== PROBLEM TO WORK ON ==
Scan the lines below; pull out those with "Self".

== GIVEN RECORDS ==

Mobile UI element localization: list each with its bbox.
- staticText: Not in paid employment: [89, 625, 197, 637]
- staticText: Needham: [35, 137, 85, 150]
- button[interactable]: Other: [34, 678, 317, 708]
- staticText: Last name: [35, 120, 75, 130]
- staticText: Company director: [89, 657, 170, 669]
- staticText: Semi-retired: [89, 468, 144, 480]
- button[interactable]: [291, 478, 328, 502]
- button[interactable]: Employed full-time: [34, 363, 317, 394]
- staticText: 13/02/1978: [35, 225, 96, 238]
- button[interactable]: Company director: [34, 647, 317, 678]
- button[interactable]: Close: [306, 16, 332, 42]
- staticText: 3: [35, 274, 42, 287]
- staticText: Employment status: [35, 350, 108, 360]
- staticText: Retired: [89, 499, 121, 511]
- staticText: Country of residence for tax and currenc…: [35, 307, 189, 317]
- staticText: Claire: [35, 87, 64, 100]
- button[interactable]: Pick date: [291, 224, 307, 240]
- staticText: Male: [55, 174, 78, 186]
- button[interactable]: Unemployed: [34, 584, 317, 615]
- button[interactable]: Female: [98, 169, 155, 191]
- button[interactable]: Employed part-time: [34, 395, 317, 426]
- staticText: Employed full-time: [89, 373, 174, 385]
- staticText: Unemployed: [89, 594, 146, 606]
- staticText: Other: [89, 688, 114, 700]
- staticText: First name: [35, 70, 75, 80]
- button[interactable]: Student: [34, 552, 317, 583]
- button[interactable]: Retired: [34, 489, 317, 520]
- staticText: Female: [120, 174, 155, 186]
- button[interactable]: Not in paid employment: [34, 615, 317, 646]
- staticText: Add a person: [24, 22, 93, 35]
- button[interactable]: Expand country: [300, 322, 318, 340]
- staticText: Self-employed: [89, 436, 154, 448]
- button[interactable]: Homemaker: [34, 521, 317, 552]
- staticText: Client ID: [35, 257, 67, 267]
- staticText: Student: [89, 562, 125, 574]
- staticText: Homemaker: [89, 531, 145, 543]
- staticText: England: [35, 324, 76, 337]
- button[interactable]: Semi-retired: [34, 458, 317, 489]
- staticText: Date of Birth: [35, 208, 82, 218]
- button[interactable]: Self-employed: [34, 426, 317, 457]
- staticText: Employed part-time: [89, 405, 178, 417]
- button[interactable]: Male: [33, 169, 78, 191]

== ANSWER BELOW ==
- staticText: Self-employed: [89, 436, 154, 448]
- button[interactable]: Self-employed: [34, 426, 317, 457]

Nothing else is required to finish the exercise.